Haines Krista L, Nguyen Benjamin P, Antonescu Ioana, Freeman Jennifer, Cox Christopher, Krishnamoorthy Vijay, Kawano Brad, Agarwal Suresh
Division of Trauma and Critical Care and Acute Care Surgery, Department of Surgery, 22957Duke University Medical Center, Durham, NC, USA.
The Critical Care and Perioperative Epidemiologic Research (CAPER) Unit, 22957Duke University Medical Center, Durham, NC, USA.
Am Surg. 2023 Jan;89(1):88-97. doi: 10.1177/00031348211011115. Epub 2021 Apr 20.
Advanced directives (ADs) provide a framework from which families may understand patient's wishes. However, end-of-life planning may not be prioritized by everyone. This analysis aimed to determine what populations have ADs and how they affected trauma outcomes.

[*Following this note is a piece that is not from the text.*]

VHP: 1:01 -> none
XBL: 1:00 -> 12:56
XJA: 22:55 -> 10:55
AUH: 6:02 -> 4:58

Adult trauma patients recorded in the American College of Surgeons Trauma Quality Improvement Program (TQIP) from 2013-2015 were included. The primary outcome was presence of an AD. Secondary outcomes included mortality, length of stay (LOS), mechanical ventilation, ICU admission/LOS, withdrawal of life-sustaining measures, and discharge disposition. Multivariable logistic regression models were developed for outcomes.

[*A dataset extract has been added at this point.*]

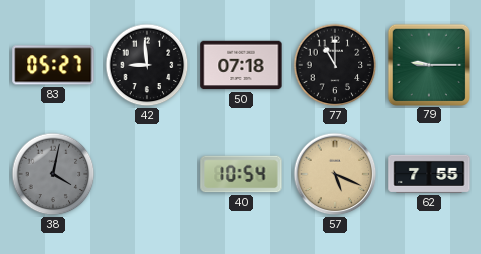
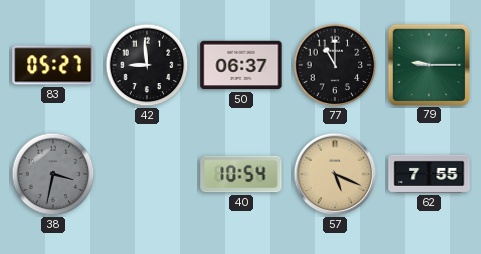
50: 07:18 -> 06:37
38: 4:02 -> 3:32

44 705 patients were included in the analyses. Advanced directives were present in 1.79% of patients. The average age for patients with ADs was 77.8 ± 10.7. African American (odds ratio (OR) .53, confidence intervals [CI] .36-.79) and Asian (OR .22, CI .05-.91) patients were less likely to have ADs. Conversely, Medicaid (OR 1.70, CI 1.06-2.73) and Medicare (OR 1.65, CI 1.25-2.17) patients were more likely to have ADs as compared to those with private insurance. The presence of ADs was associated with increased hospital mortality (OR 2.84, CI 2.19-3.70), increased transition to comfort measures (OR 2.87, CI 2.08-3.95), and shorter LOS (CO -.74, CI -1.26-.22). Patients with ADs had an increased odds of hospice care (OR 4.24, CI 3.18-5.64).
Advanced directives at admission are uncommon, particularly among African Americans and Asians. The presence of ADs was associated with increased mortality, use of mechanical ventilation, admission to the ICU, withdrawal of life-sustaining measures, and hospice. Future research should target expansion of ADs among minority populations to alleviate disparities in end-of-life treatment.
预立医疗指示(ADs)为家属了解患者意愿提供了一个框架。然而,并非所有人都将临终规划列为优先事项。本分析旨在确定哪些人群拥有预立医疗指示以及它们如何影响创伤治疗结果。
纳入2013年至2015年美国外科医师学会创伤质量改进项目(TQIP)中记录的成年创伤患者。主要结局是是否存在预立医疗指示。次要结局包括死亡率、住院时间(LOS)、机械通气、入住重症监护病房/在重症监护病房的住院时间、撤销维持生命措施以及出院处置。针对各结局建立多变量逻辑回归模型。
44705例患者纳入分析。1.79%的患者有预立医疗指示。有预立医疗指示的患者平均年龄为77.8±10.7岁。非裔美国人(优势比[OR]0.53,置信区间[CI]0.36 - 0.79)和亚洲人(OR 0.22,CI 0.05 - 0.91)拥有预立医疗指示的可能性较小。相反,与拥有私人保险的患者相比,医疗补助计划(OR 1.70,CI 1.06 - 2.73)和医疗保险(OR 1.65,CI 1.25 - 2.17)的患者更有可能拥有预立医疗指示。预立医疗指示的存在与医院死亡率增加(OR 2.84,CI 2.19 - 3.70)、向舒适措施的转变增加(OR 2.87,CI 2.08 - 3.95)以及住院时间缩短(CO -0.74,CI -1.26 - -0.22)相关。有预立医疗指示的患者接受临终关怀的几率增加(OR 4.24,CI 3.18 - 5.64)。
入院时的预立医疗指示并不常见,尤其是在非裔美国人和亚洲人中。预立医疗指示的存在与死亡率增加、机械通气的使用、入住重症监护病房、撤销维持生命措施以及临终关怀相关。未来的研究应致力于在少数族裔人群中扩大预立医疗指示的使用,以减轻临终治疗中的差异。